Improving safety with backflow prevention valves

Besides maintaining safe water pressures within properties, systems should also be specified to keep the supply itself safe. Backflow prevention valves are designed to protect systems from contamination, preventing unsanitary water from flowing back into the network.

For successful specification, it is critical to know the fluid category of the downstream equipment connected to the plumbing system identifying the level of contamination risk which needs to be prevented. With five categories outlining the different requirements for backflow prevention, specifiers can easily understand the level of protection required from project to project.

Domestic new build buildings are going to be somewhere between a category one and category three level risk and so will require zero to intermediate levels of backflow prevention. Buildings deemed Fluid Category 1 require zero backflow protection, Fluid Category 2 requires single check valves, and Fluid Category 3 requires double check valves.

Considering that it is just as simple to fit a double check valve as it is a single one, we recommend the use of a double check valve such as Reliance Valves’ own, in preventing backflow in domestic situations.

Specifying sustainability

Sustainability is, of course, a significant factor in creating future-proof homes. The UK’s housing stock is already one of the largest contributors to greenhouse gas emissions, with around a fifth of housing-related emissions coming from heating water in the home. As targets toward net-zero tighten, domestic plumbing systems will play a critical role in creating buildings that are fit for a sustainable future.
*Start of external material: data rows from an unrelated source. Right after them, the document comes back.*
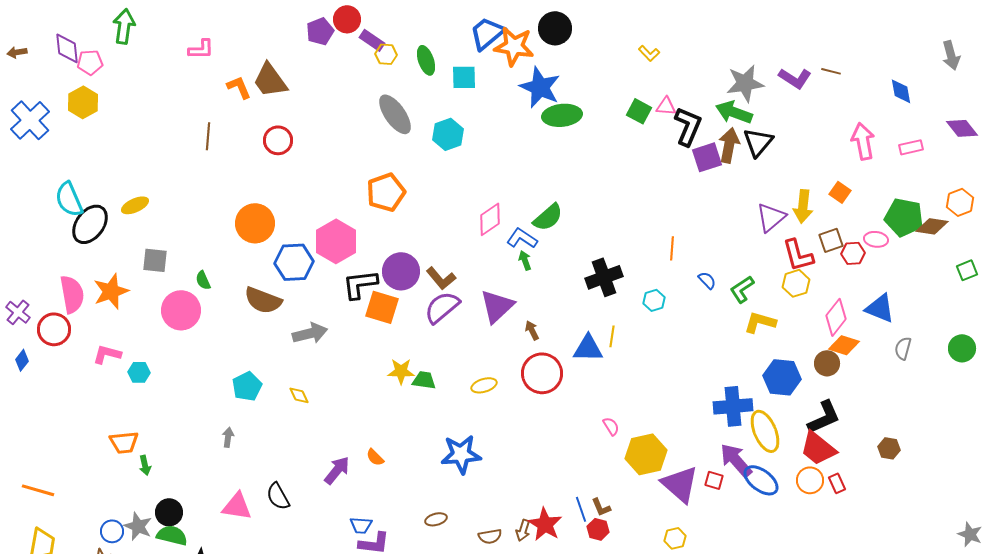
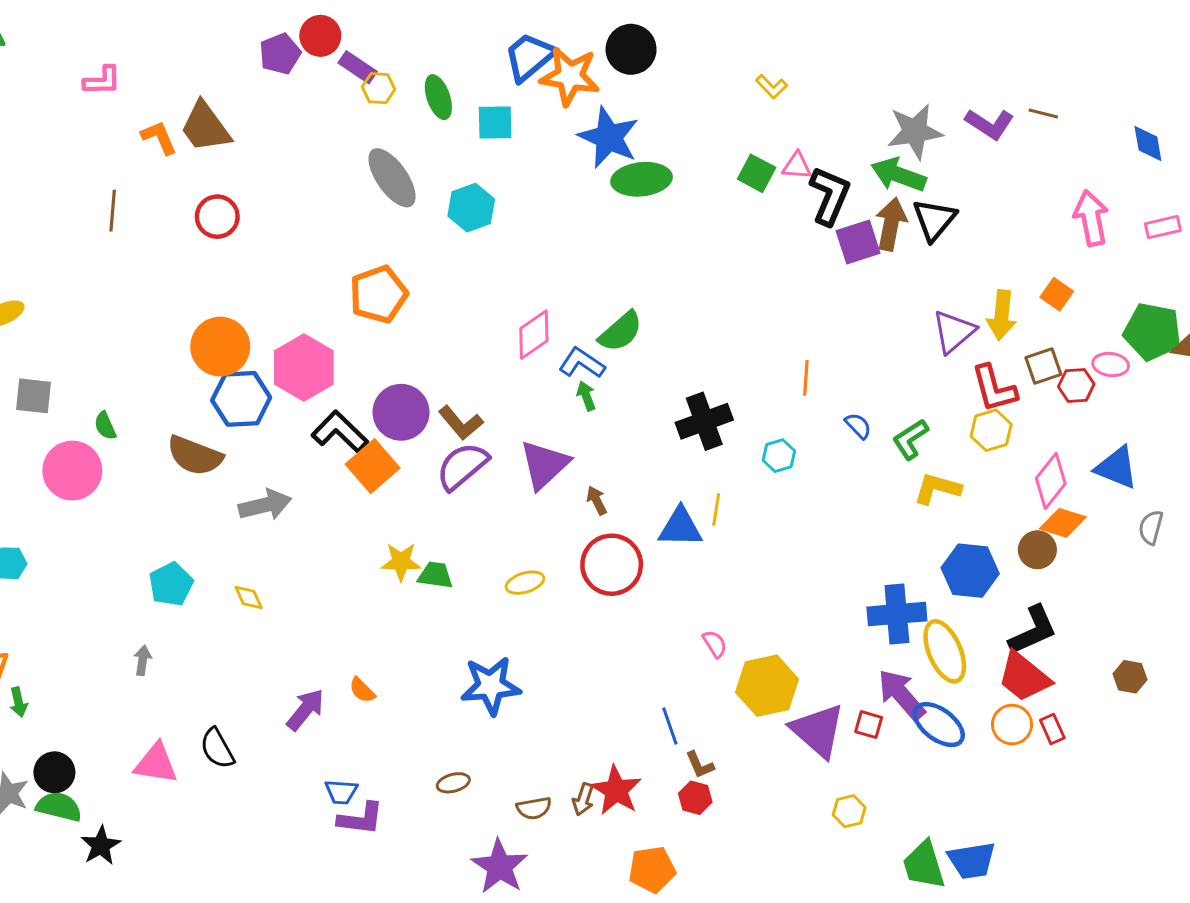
orange circle: (255, 223) -> (220, 347), moved
black L-shape: (360, 284) -> (340, 432), turned 51
orange square: (382, 307) -> (373, 466), turned 32
blue line: (581, 509) -> (670, 726), moved
yellow hexagon: (675, 538) -> (849, 811), moved

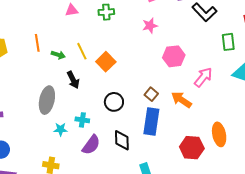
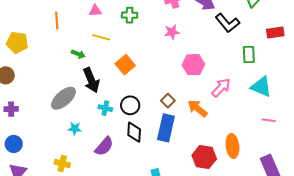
orange line: (37, 43) -> (57, 20), moved
yellow line: (82, 51) -> (101, 37), moved, turned -54
black arrow: (73, 80) -> (91, 80), size x1.4
gray ellipse: (47, 100) -> (63, 98), turned 32
cyan cross: (82, 120) -> (105, 108), moved
black diamond: (122, 140) -> (134, 132), moved

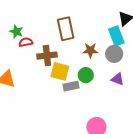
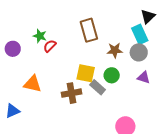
red semicircle: (26, 42) -> (50, 46), turned -32
brown cross: (47, 56) -> (72, 93), moved
gray rectangle: (71, 86) -> (98, 87), turned 56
Where water is concerned, leaks are a common problem that can be minimised with the use of high-quality pipes, valves and fittings. While leaks are more common in the national infrastructure where over 3,000 million litres are lost to leakage every day, leaks regularly occur within domestic hot and cold water feeds – standing in the way of efficiency efforts. With these leaks more likely to occur at connection points, reducing the amount of connections across a system can help to protect homes from leaks, making systems more efficient. This can be achieved by using more flexible pipe solutions such as JG Speedfit’s JG Layflat pipe, which can bend around corners and through joists to cut down on connections and in turn the potential for leaks.

Eric Winter, Director of Product Development at RWC, explores how long-term performance, safety and sustainability can be specified into domestic plumbing and heating systems.

To improve sustainability elsewhere, specifiers can select systems such as underfloor heating (UFH), which will prioritise the efficient use of resources as well as future-proofing homes. As UFH systems require long flexible runs of pipe, specifying solutions like the aforementioned JG Layflat pipe will equip installers with the flexibility required to easily install systems.

Ensuring that buildings are designed to last, particularly from a plumbing perspective, should be a key priority for specifiers. By building sustainability and performance into every system, from leak-proof plumbing through to future-proof heating, buildings can perform better and contribute to overarching efforts to reduce emissions – all while improving comfort for occupants.